Greek footballer and manager

Giannis Taousianis (Γιάννης Ταουσιάνης; born 27 June 1972) is a Greek professional football manager and former player, who is the current manager of Greece U21 national team.

==Playing career==
As a player, Taousianis played for many amateur clubs in Crete. He had a short professional stint during his ten years with Atsalenios, when the club competed in the Gamma Ethniki during 2003−2006. He made 71 appearances for the club during that period, and scored 3 goals. In May 2006, Taousianis retired at the age of 34, at the time serving as player-assistant manager under coach Pavlos Dermitzakis.

==Managerial career==
Taousianis began his coaching career in 2007, taking over management of Heraklion FCA club PAS Minoiki Heraklion. He took over Atsalenios in November the same year, staying with the club until December 2009 and boasting a record of 23 wins, 21 draws και 29 losses. In the summer of 2010, he agreed to a contract with Heraklion FCA club Giouchtas, but left the club in January 2011 to join the coaching staff of Pavlos Dermitzakis at Super League club Asteras Tripolis. The duo left Asteras Tripolis in May.

In January 2012, Taousianis was appointed manager of third tier Cretan club newcomers Rouvas, replacing Myron Sifakis. Although he managed to avoid relegation in the club's first ever season in a professional Division, his contract was terminated in July. In October, he rejoined Dermitzakis at Super League club Panthrakikos, where they stayed until 30 April 2013. In May, the duo were hired by Cretan Super League club OFI, leaving the club in October.
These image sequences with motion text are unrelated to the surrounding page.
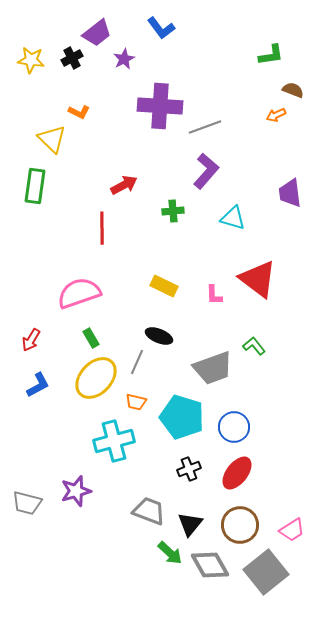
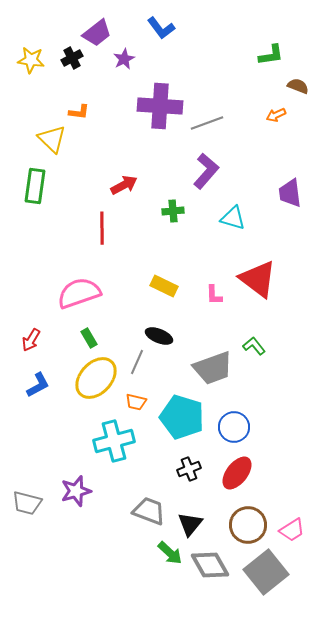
brown semicircle at (293, 90): moved 5 px right, 4 px up
orange L-shape at (79, 112): rotated 20 degrees counterclockwise
gray line at (205, 127): moved 2 px right, 4 px up
green rectangle at (91, 338): moved 2 px left
brown circle at (240, 525): moved 8 px right
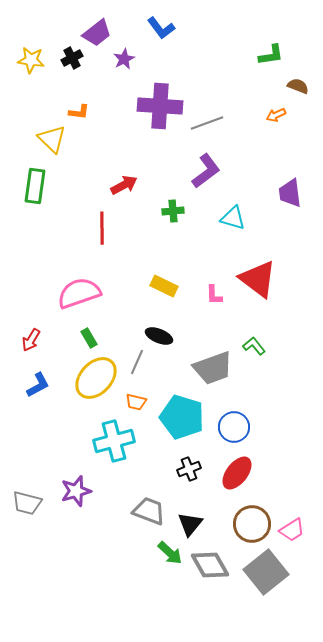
purple L-shape at (206, 171): rotated 12 degrees clockwise
brown circle at (248, 525): moved 4 px right, 1 px up
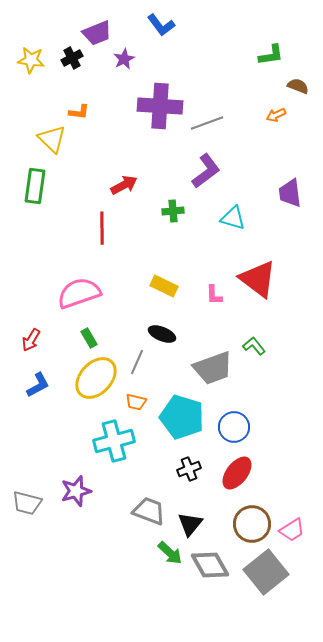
blue L-shape at (161, 28): moved 3 px up
purple trapezoid at (97, 33): rotated 16 degrees clockwise
black ellipse at (159, 336): moved 3 px right, 2 px up
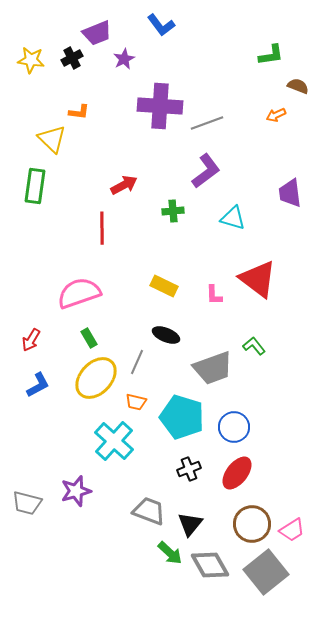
black ellipse at (162, 334): moved 4 px right, 1 px down
cyan cross at (114, 441): rotated 33 degrees counterclockwise
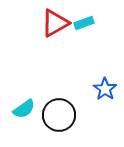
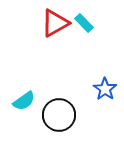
cyan rectangle: rotated 66 degrees clockwise
cyan semicircle: moved 8 px up
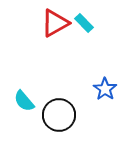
cyan semicircle: rotated 85 degrees clockwise
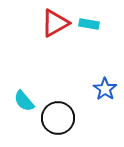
cyan rectangle: moved 5 px right, 1 px down; rotated 36 degrees counterclockwise
black circle: moved 1 px left, 3 px down
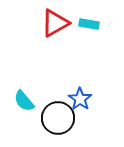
blue star: moved 25 px left, 10 px down
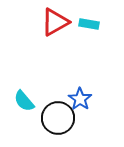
red triangle: moved 1 px up
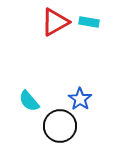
cyan rectangle: moved 2 px up
cyan semicircle: moved 5 px right
black circle: moved 2 px right, 8 px down
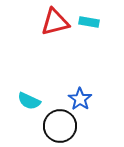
red triangle: rotated 16 degrees clockwise
cyan semicircle: rotated 25 degrees counterclockwise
In July 2014, Taousianis was hired by Cretan Super League club Ergotelis as assistant manager to newly appointed head coach Juan Ferrando. After Ferrando was sacked, Taousianis reunited with Dermitzakis, who was appointed as Ferrando's replacement. After the club terminated its contract with Dermitzakis in December, Taousianis took over as interim manager. As the club showed some improvement over the next three games, Taousianis was decidedly appointed head coach in January 2015. Despite achieving important wins over Platanias and OFI and giving Ergotelis a fighting chance to avoid relegation, Taousianis was surprisingly sacked by the club in favour of more experienced manager Ioannis Matzourakis. However, Matzourakis resigned after just 13 days, after failing to win two crucial home matches and thus deeming his task to avoid relegation impossible. As such, Taousianis returned as head coach until the end of the season, but eventually failed to keep the club in top-flight.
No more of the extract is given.